Every entry must be printed again exactly, with nothing left out.

Pixel coordinate grounding data >>
^^^^^^^^

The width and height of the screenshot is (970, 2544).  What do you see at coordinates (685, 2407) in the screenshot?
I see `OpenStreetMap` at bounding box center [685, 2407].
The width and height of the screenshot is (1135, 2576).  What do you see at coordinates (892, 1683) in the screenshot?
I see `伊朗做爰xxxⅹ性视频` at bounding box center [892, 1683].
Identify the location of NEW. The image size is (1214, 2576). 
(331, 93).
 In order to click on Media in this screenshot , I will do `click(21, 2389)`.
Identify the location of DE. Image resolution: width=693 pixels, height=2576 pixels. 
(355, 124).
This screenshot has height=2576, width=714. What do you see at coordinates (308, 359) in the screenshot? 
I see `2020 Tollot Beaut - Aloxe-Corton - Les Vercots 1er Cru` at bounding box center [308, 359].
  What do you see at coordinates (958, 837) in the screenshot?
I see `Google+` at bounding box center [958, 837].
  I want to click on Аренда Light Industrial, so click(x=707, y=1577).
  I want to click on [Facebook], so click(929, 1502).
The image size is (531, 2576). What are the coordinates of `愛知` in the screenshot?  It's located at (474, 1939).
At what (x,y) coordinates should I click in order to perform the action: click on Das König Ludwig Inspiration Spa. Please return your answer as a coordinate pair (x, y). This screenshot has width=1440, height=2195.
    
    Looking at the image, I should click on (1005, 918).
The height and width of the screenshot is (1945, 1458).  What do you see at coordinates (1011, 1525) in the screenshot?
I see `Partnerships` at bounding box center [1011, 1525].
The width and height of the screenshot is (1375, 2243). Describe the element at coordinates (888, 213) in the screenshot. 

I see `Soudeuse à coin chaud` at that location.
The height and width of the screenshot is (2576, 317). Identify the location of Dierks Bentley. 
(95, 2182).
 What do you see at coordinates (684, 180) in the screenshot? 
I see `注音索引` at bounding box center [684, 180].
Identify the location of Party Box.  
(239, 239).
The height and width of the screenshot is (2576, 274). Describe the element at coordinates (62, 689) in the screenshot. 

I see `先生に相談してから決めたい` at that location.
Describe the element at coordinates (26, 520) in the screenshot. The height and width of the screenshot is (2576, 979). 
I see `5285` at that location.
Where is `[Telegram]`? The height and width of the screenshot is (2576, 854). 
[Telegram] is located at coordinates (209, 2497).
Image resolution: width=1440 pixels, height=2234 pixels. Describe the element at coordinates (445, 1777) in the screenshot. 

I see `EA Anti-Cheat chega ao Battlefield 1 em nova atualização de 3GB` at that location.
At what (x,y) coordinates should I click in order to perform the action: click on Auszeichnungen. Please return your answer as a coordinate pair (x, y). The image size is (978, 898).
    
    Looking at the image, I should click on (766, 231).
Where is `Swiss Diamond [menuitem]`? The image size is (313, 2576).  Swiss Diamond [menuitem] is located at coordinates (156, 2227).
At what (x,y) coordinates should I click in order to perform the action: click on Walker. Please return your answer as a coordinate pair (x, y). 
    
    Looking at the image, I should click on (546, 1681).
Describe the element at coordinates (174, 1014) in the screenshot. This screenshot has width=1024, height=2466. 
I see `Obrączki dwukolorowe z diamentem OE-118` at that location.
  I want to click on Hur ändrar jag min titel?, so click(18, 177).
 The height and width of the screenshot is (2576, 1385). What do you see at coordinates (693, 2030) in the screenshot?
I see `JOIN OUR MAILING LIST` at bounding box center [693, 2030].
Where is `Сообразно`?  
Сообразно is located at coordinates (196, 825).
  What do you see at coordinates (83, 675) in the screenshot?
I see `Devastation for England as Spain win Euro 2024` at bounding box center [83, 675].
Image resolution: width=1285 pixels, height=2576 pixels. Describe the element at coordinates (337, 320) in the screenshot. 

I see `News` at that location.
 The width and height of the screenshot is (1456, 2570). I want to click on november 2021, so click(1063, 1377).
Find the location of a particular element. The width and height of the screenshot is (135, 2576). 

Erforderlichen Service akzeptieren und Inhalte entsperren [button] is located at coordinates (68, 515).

^^^^^^^^

SOLUTION FOR THIS TASK >>
The width and height of the screenshot is (970, 2544).  What do you see at coordinates (685, 2407) in the screenshot?
I see `OpenStreetMap` at bounding box center [685, 2407].
The width and height of the screenshot is (1135, 2576).  What do you see at coordinates (892, 1683) in the screenshot?
I see `伊朗做爰xxxⅹ性视频` at bounding box center [892, 1683].
Identify the location of NEW. The image size is (1214, 2576). 
(331, 93).
 In order to click on Media in this screenshot , I will do `click(21, 2389)`.
Identify the location of DE. Image resolution: width=693 pixels, height=2576 pixels. 
(355, 124).
This screenshot has height=2576, width=714. What do you see at coordinates (308, 359) in the screenshot? 
I see `2020 Tollot Beaut - Aloxe-Corton - Les Vercots 1er Cru` at bounding box center [308, 359].
  What do you see at coordinates (958, 837) in the screenshot?
I see `Google+` at bounding box center [958, 837].
  I want to click on Аренда Light Industrial, so click(x=707, y=1577).
  I want to click on [Facebook], so click(929, 1502).
The image size is (531, 2576). What are the coordinates of `愛知` in the screenshot?  It's located at (474, 1939).
At what (x,y) coordinates should I click in order to perform the action: click on Das König Ludwig Inspiration Spa. Please return your answer as a coordinate pair (x, y). This screenshot has width=1440, height=2195.
    
    Looking at the image, I should click on (1005, 918).
The height and width of the screenshot is (1945, 1458).  What do you see at coordinates (1011, 1525) in the screenshot?
I see `Partnerships` at bounding box center [1011, 1525].
The width and height of the screenshot is (1375, 2243). Describe the element at coordinates (888, 213) in the screenshot. 

I see `Soudeuse à coin chaud` at that location.
The height and width of the screenshot is (2576, 317). Identify the location of Dierks Bentley. 
(95, 2182).
 What do you see at coordinates (684, 180) in the screenshot? 
I see `注音索引` at bounding box center [684, 180].
Identify the location of Party Box.  
(239, 239).
The height and width of the screenshot is (2576, 274). Describe the element at coordinates (62, 689) in the screenshot. 

I see `先生に相談してから決めたい` at that location.
Describe the element at coordinates (26, 520) in the screenshot. The height and width of the screenshot is (2576, 979). 
I see `5285` at that location.
Where is `[Telegram]`? The height and width of the screenshot is (2576, 854). 
[Telegram] is located at coordinates (209, 2497).
Image resolution: width=1440 pixels, height=2234 pixels. Describe the element at coordinates (445, 1777) in the screenshot. 

I see `EA Anti-Cheat chega ao Battlefield 1 em nova atualização de 3GB` at that location.
At what (x,y) coordinates should I click in order to perform the action: click on Auszeichnungen. Please return your answer as a coordinate pair (x, y). The image size is (978, 898).
    
    Looking at the image, I should click on (766, 231).
Where is `Swiss Diamond [menuitem]`? The image size is (313, 2576).  Swiss Diamond [menuitem] is located at coordinates (156, 2227).
At what (x,y) coordinates should I click in order to perform the action: click on Walker. Please return your answer as a coordinate pair (x, y). 
    
    Looking at the image, I should click on (546, 1681).
Describe the element at coordinates (174, 1014) in the screenshot. This screenshot has width=1024, height=2466. 
I see `Obrączki dwukolorowe z diamentem OE-118` at that location.
  I want to click on Hur ändrar jag min titel?, so click(18, 177).
 The height and width of the screenshot is (2576, 1385). What do you see at coordinates (693, 2030) in the screenshot?
I see `JOIN OUR MAILING LIST` at bounding box center [693, 2030].
Where is `Сообразно`?  
Сообразно is located at coordinates (196, 825).
  What do you see at coordinates (83, 675) in the screenshot?
I see `Devastation for England as Spain win Euro 2024` at bounding box center [83, 675].
Image resolution: width=1285 pixels, height=2576 pixels. Describe the element at coordinates (337, 320) in the screenshot. 

I see `News` at that location.
 The width and height of the screenshot is (1456, 2570). I want to click on november 2021, so click(1063, 1377).
Find the location of a particular element. The width and height of the screenshot is (135, 2576). 

Erforderlichen Service akzeptieren und Inhalte entsperren [button] is located at coordinates (68, 515).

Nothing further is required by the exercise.